Nous avons voulu de la démocratie, mais il faut la vivre pour comprendre que c’est un régime compliqué. Ne nous arrive-t-il pas, suivant les situations vécues, de nous mettre à maudire la démocratie? Cette histoire ne comporte pas que des avantages, notamment les droits et libertés des citoyens. Elle a aussi des contraintes, dont on aurait voulu se passer, surtout quand on est aux affaires. C’est plus simple de décider et de faire ce qu’on veut pour ses propres avantages. Mais, la démocratie nous oppose le devoir de rendre compte et donc d’être transparents dans ce qui est fait avec les fonds publics. «Dans le cadre de la bonne gouvernance, la gestion des finances est soumise à la responsabilité et à la transparence. Cette gestion est fondée sur le respect des principes et obligations tant pour les fonds de l’Etat et des autres administrations publiques, que pour les fonds de l’assistance extérieure accordés par les institutions internationales ou les Etats étrangers», dit l’article premier du code de transparence et de responsabilité dans la gestion des finances publiques.Dans la perspective de l’élection présidentielle de mars 2026, l’actualité nationale s’est enrichie depuis quelques mois, des actions que mènent des personnalités morales de type associatif. Ces associations nous épatent par leurs activités impressionnantes, qui supposent la mobilisation de budgets importants, à l’heure où la crise financière sévit encore dans le pays. En plus de cela, on voit les hautes autorités de l’Etat se mobiliser dans ces activités. Quelle réussite! Il y a lieu de faire chapeau bas à de telles performances.
Mais, une fois passé l’étonnement et l’admiration, la question qui émerge à l’esprit est celle de savoir: qui finance tout ça? Autant les activités impressionnent par leur ampleur et le niveau de leur qualité, autant leurs promoteurs, dès lors qu’ils agissent sur le mode associatif, devraient se sentir le devoir, en démocratie, d’être transparents sur l’origine des financements dont ils jouissent: financement personnel du promoteur; cotisation des membres; sponsoring; legs; don; donation; héritage; soutien des membres d’honneur; subvention publique…? Voilà qui donnerait toute la grandeur et la respectabilité aux actions qu’ils réalisent.
Autrement, le manque de transparence à ce niveau prête le flanc au doute et aux suppositions qui, finalement, érodent la crédibilité des actions menées.
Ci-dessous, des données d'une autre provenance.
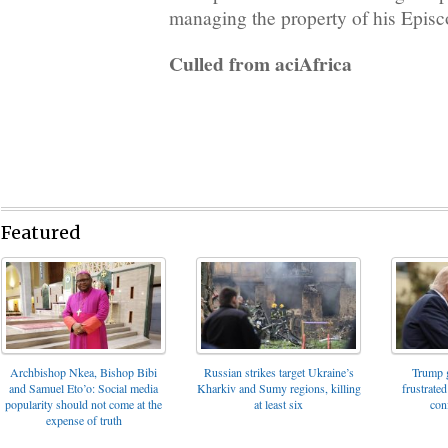
managing the property of his Episc
Culled from aciAfrica
Featured
Archbishop Nkea, Bishop Bibi
Russian strikes target Ukraine’s
Trump g
and Samuel Eto’o: Social media
Kharkiv and Sumy regions, killing
frustrated
popularity should not come at the
at least six
con
expense of truth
C’est tout le problème du fonctionnement des associations en démocratie. Même si les citoyens n’en parlent pas ou à peine, ils n’en pensent pas moins. Un voile de soupçon couvre les actions publiques qu’elles mènent et qui, si elles ne relèvent que des capacités propres à ces associations, auraient pu alors récolter l’admiration du public. Comme quoi, face aux exigences de la loi, il faut savoir faire, pour ne pas perdre en crédibilité.